Dopiero teraz Klaudiusz zrozumiał, co miał na myśli starzec. Woń. Ciężka woń. Coś jak zapach. W młodości zdarzyło mu się odwiedzić małe miasteczko nieopodal wielkiej rzeźni; całe życie miasteczka zależało od kierunku wiatru. Mieszkańcy byli przyzwyczajeni - Klaudiusz jeżył się, gdy tylko wiatr wiał stamtąd.

Matkę też łatwo jest odnaleźć po woni. Tak samo łatwo, jak człowiekowi z dobrym węchem łatwo jest odszukać rzeźnię.

„Klaudiuszu... Proszę nie wierzyć, że w duszy wiedźmy po inicjacji zamieszkuje inna istota. Że one się zmieniają... przestają być sobą... to nieprawda...”

Uśmiechnął się. Nie był to dobry uśmiech. Krzywy. Czy to ty, Iwgo?! Taka ciężka woń dookoła ciebie, przypominająca o uboju?!

„Świat... on nie jest taki, jakim go widzicie. Jakim my go... razem... widzieliśmy. On jest inny. Nie mogę

tego objaśnić.”

Inny.
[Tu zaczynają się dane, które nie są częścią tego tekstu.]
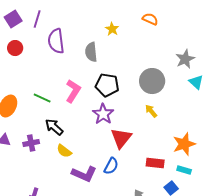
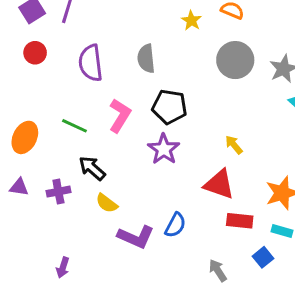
yellow star: (112, 29) -> (191, 21), moved
purple semicircle: (56, 41) -> (91, 63), moved
gray circle: (152, 81) -> (235, 60), moved
red triangle: (121, 138) -> (219, 184), moved, turned -50

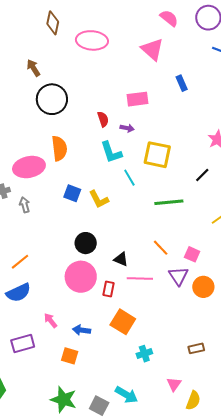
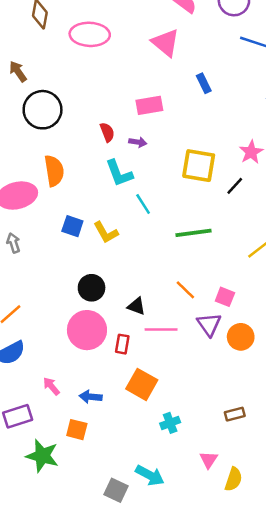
yellow square: (157, 155) -> (199, 166), moved
black line: (202, 175) -> (235, 186), moved
green star: (63, 400) -> (42, 456), moved

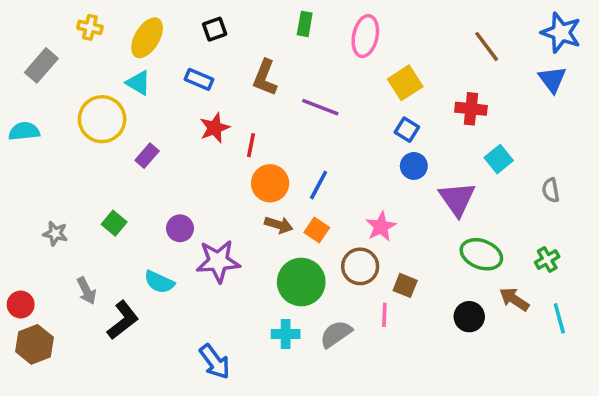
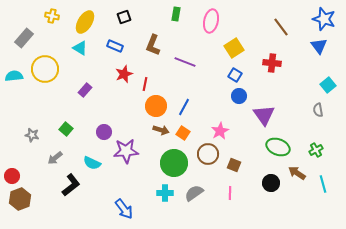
yellow circle: (102, 119) -> (45, 69), moved
cyan square: (499, 159) -> (328, 85), moved
gray arrow: (86, 291) -> (55, 158), moved, turned 77
pink line: (384, 315) -> (230, 193), moved

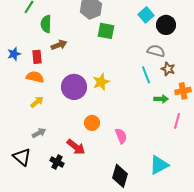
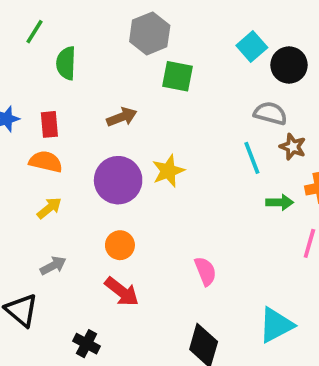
brown arrow: (59, 45) -> (122, 117), moved
orange circle: (92, 123) -> (120, 245), moved
black cross: (57, 162) -> (87, 344), moved

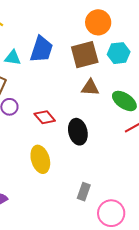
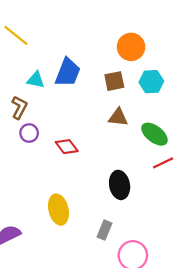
brown square: (85, 55) -> (114, 81), size x0.7
black ellipse: (78, 132) -> (120, 185), moved
yellow ellipse: (40, 159) -> (58, 210), moved

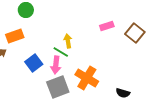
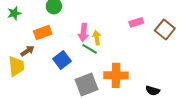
pink arrow: (56, 65) -> (83, 33), moved
orange cross: (87, 78) -> (116, 75), turned -30

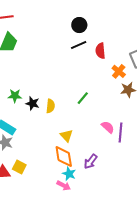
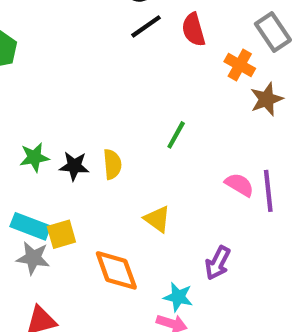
orange diamond: (64, 157) -> (116, 270), moved
yellow square: (19, 167) -> (61, 234), moved, turned -32

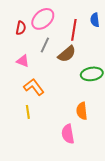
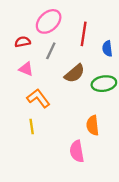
blue semicircle: (95, 20) -> (107, 49), moved
red semicircle: (21, 28) -> (23, 42), moved, turned -112
brown semicircle: (67, 54) -> (75, 73), moved

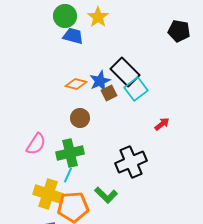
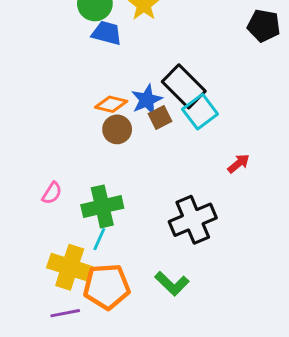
brown circle: (80, 118) -> (117, 129), moved
pink semicircle: (36, 144) -> (52, 193), size x0.7
green L-shape: (106, 195) -> (172, 284), moved

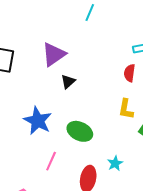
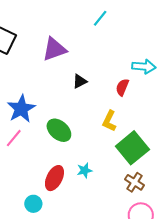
black triangle: (68, 82) -> (80, 81), moved
pink line: (51, 161) -> (14, 138), moved

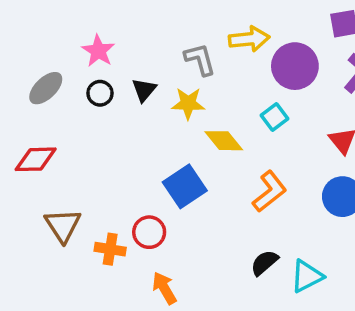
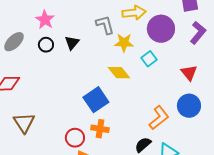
yellow star: (188, 103) -> (124, 43), moved
orange L-shape: (269, 192) -> (159, 118), moved
red circle: (149, 232) -> (75, 138), moved
orange cross: (110, 249) -> (100, 129), moved

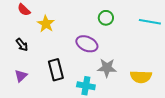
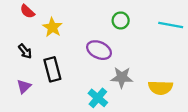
black rectangle: (56, 70) -> (52, 69), moved
cyan cross: (86, 86) -> (98, 98), turned 30

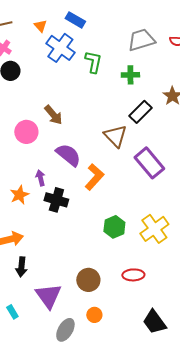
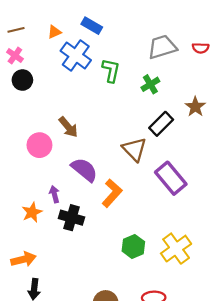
orange triangle: (40, 26) -> (54, 32), turned 48
green cross: (130, 75) -> (150, 84), turned -30

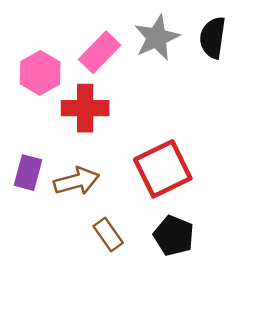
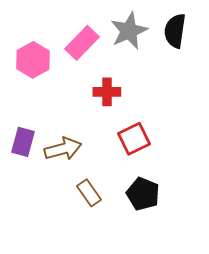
red cross: (85, 108) -> (107, 92), moved, size x0.7
red square: (163, 169) -> (134, 139), size x0.7

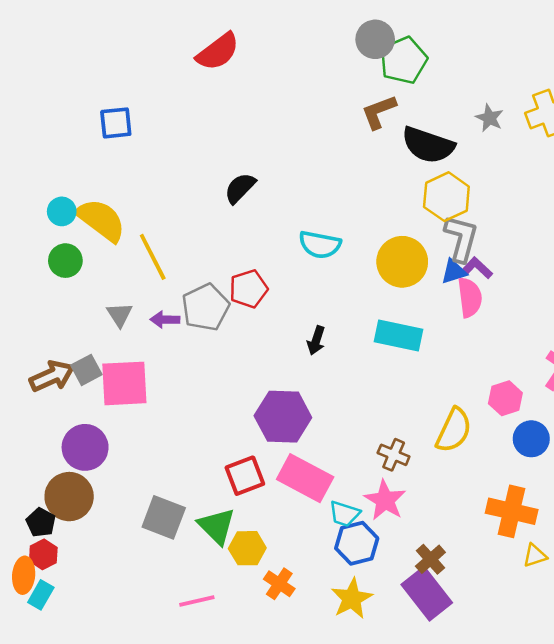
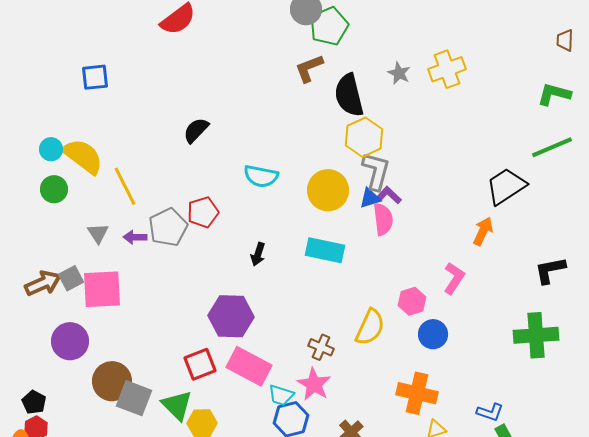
black semicircle: (428, 145) -> (349, 95), turned 57
brown circle: (69, 497) -> (112, 381), moved

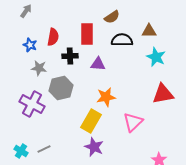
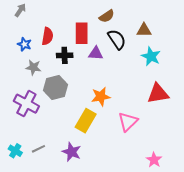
black semicircle: (122, 40) -> (117, 39), turned 55
purple triangle: (98, 64) -> (96, 53), moved
purple star: (94, 147) -> (72, 152), moved

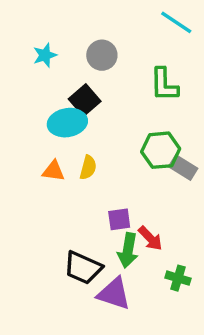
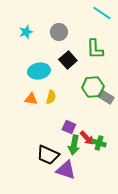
black square: (85, 100) -> (68, 60), moved
purple square: (119, 219) -> (69, 127), turned 32
green cross: (178, 278) -> (99, 143), moved

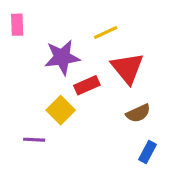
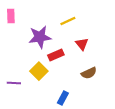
red triangle: (127, 68) -> (82, 44), size x0.6
purple line: (34, 140) -> (14, 83), moved
blue rectangle: (148, 152) -> (63, 98), moved

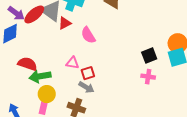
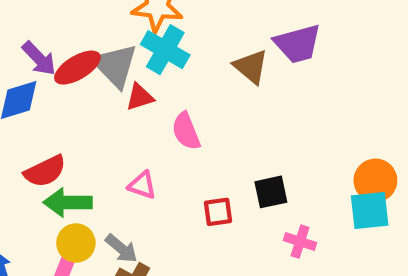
black square: (149, 55) -> (271, 192), moved
red semicircle: (27, 64) -> (45, 171), turned 126
red square: (88, 73) -> (218, 212), moved
gray arrow: (86, 87) -> (121, 248), moved

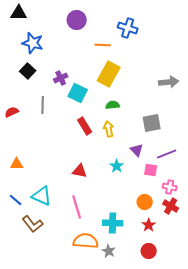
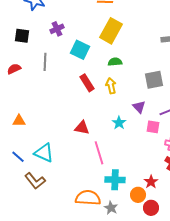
black square: (28, 71) -> (22, 36), moved, turned -35
purple cross: (61, 78) -> (57, 29), moved
orange circle: (145, 202) -> (138, 195), moved
pink line: (77, 207) -> (99, 153), moved

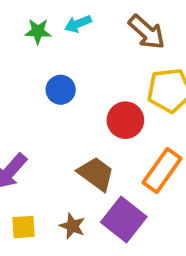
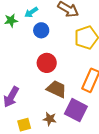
blue circle: (61, 90) -> (41, 30), moved
red circle: (125, 120) -> (47, 63), moved

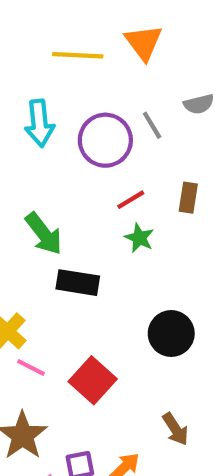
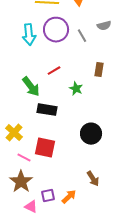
purple circle: (105, 140) -> (56, 30), moved
red line: (131, 200) -> (54, 71), moved
pink line: (31, 367) -> (24, 158), moved
red square: (93, 380) -> (45, 148), moved, turned -30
Pusty, wypełniony dymem, śmiercią, przerażeniem... Jak pisał Atrik Ol: ludzie uciekają do lasów, włażą do nor, dziczeją...

„Świat nie jest taki, jakim go widzicie”.

A jaki, żeby to licho?!

„One przychodzą i płaczą, pytając mnie: dlaczego owa moc wielka, która stworzyła świat, nie zjawi się nam z pomocą? Odpowiadam im: a dlaczego jesteśmy sami tacy niemocni? Dlaczego silne i wolne są tylko panie moje wiedźmy, nawet jeśli drugą stroną ich wolności jest zło?”